See: IEDB HLA binding prediction website http://tools.iedb.org/mhci/.
Q2: Identify 9-mer peptides in the identified sequence regions unique to the tumor that can be potentially presented to T cells. Hint: Use the IEDB HLA binding prediction server above to identify the top ranked 9-mer peptides for each patient HLA (see above for HLA typing results).
Q3: Identify the top peptide for each patient HLA allele (see above). Hint: You can download a CSV formated result file for all predictions and use R or a spreadsheet application to identify the top ranked peptides for each allele. Which approach would you rather use if you were going to scale to 100s of analysis tasks?

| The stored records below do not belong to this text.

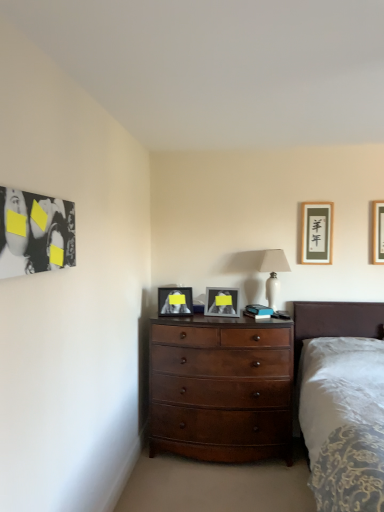 Locate an element on the screen. The image size is (384, 512). matte black picture frame at upper right, the second picture frame positioned from the right is located at coordinates (316, 233).

Measure the distance between point (208, 305) and camera.

Point (208, 305) and camera are 3.54 meters apart.

Describe the element at coordinates (334, 321) in the screenshot. I see `white soft bed at right` at that location.

Find the location of `white ceramic lamp at upper center`. white ceramic lamp at upper center is located at coordinates (273, 273).

Between wooden picture frame at upper right, the fourth picture frame in the left-to-right sequence, and white ceramic lamp at upper center, which one appears on the left side from the viewer's perspective?

Positioned to the left is white ceramic lamp at upper center.

Can you confirm if wooden picture frame at upper right, marked as the 1th picture frame in a right-to-left arrangement, is bigger than white ceramic lamp at upper center?

Incorrect, wooden picture frame at upper right, marked as the 1th picture frame in a right-to-left arrangement, is not larger than white ceramic lamp at upper center.

Considering the sizes of wooden picture frame at upper right, marked as the 1th picture frame in a right-to-left arrangement, and white ceramic lamp at upper center in the image, is wooden picture frame at upper right, marked as the 1th picture frame in a right-to-left arrangement, taller or shorter than white ceramic lamp at upper center?

wooden picture frame at upper right, marked as the 1th picture frame in a right-to-left arrangement, is shorter than white ceramic lamp at upper center.

From the image's perspective, between wooden picture frame at upper right, the fourth picture frame in the left-to-right sequence, and white ceramic lamp at upper center, which one is located above?

wooden picture frame at upper right, the fourth picture frame in the left-to-right sequence, appears higher in the image.

Considering the sizes of objects mahogany wood dresser at center and white soft bed at right in the image provided, who is bigger, mahogany wood dresser at center or white soft bed at right?

Bigger between the two is white soft bed at right.

At what (x,y) coordinates should I click in order to perform the action: click on bed that is below the mahogany wood dresser at center (from the image's perspective). Please return your answer as a coordinate pair (x, y). Looking at the image, I should click on (334, 321).

Does mahogany wood dresser at center appear on the left side of white soft bed at right?

Indeed, mahogany wood dresser at center is positioned on the left side of white soft bed at right.

Is mahogany wood dresser at center taller than white soft bed at right?

No.

Can you see matte gray picture frame at center, which is the 2th picture frame in left-to-right order, touching matte black picture frame at upper right, the second picture frame positioned from the right?

matte gray picture frame at center, which is the 2th picture frame in left-to-right order, is not next to matte black picture frame at upper right, the second picture frame positioned from the right, and they're not touching.

From a real-world perspective, which is physically above, matte gray picture frame at center, the 3th picture frame positioned from the right, or matte black picture frame at upper right, the second picture frame positioned from the right?

In real-world perspective, matte black picture frame at upper right, the second picture frame positioned from the right, is above.

Is matte gray picture frame at center, the 3th picture frame positioned from the right, wider or thinner than matte black picture frame at upper right, the second picture frame positioned from the right?

Clearly, matte gray picture frame at center, the 3th picture frame positioned from the right, has more width compared to matte black picture frame at upper right, the second picture frame positioned from the right.

From a real-world perspective, is mahogany wood dresser at center over white ceramic lamp at upper center?

No.

What are the coordinates of `lamp that is above the mahogany wood dresser at center (from a real-world perspective)` in the screenshot? It's located at (273, 273).

Is mahogany wood dresser at center positioned with its back to white ceramic lamp at upper center?

mahogany wood dresser at center does not have its back to white ceramic lamp at upper center.

From the image's perspective, is mahogany wood dresser at center above or below white ceramic lamp at upper center?

mahogany wood dresser at center is situated lower than white ceramic lamp at upper center in the image.

From a real-world perspective, who is located higher, white ceramic lamp at upper center or matte gray picture frame at center, the 3th picture frame positioned from the right?

white ceramic lamp at upper center, from a real-world perspective.

Which object is further away from the camera taking this photo, white ceramic lamp at upper center or matte gray picture frame at center, which is the 2th picture frame in left-to-right order?

white ceramic lamp at upper center.

Considering the relative sizes of white ceramic lamp at upper center and matte gray picture frame at center, the 3th picture frame positioned from the right, in the image provided, is white ceramic lamp at upper center smaller than matte gray picture frame at center, the 3th picture frame positioned from the right,?

No.

Does white soft bed at right contain matte gray picture frame at center, the 3th picture frame positioned from the right?

No, white soft bed at right does not contain matte gray picture frame at center, the 3th picture frame positioned from the right.

Can you confirm if white soft bed at right is bigger than matte gray picture frame at center, which is the 2th picture frame in left-to-right order?

Correct, white soft bed at right is larger in size than matte gray picture frame at center, which is the 2th picture frame in left-to-right order.

Based on the photo, from the image's perspective, is white soft bed at right under matte gray picture frame at center, the 3th picture frame positioned from the right?

Indeed, from the image's perspective, white soft bed at right is shown beneath matte gray picture frame at center, the 3th picture frame positioned from the right.

Could you tell me if matte black picture frame at upper right, the second picture frame positioned from the right, is turned towards matte gray picture frame at center, the 3th picture frame positioned from the right?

Section 3. Identifying tumor specific peptides
Any peptide resulting from a mutation should be checked if it is present in other proteins of the human genome, which would mean that it is not specific to the tumor.
Q4: Are any of your top ranked peptides unique to the tumor? Hint: Use NCBI-BLAST to check your top identified peptides against Human sequences in the NR database.
Q5: Which peptide would you choose for potential vaccine design and why?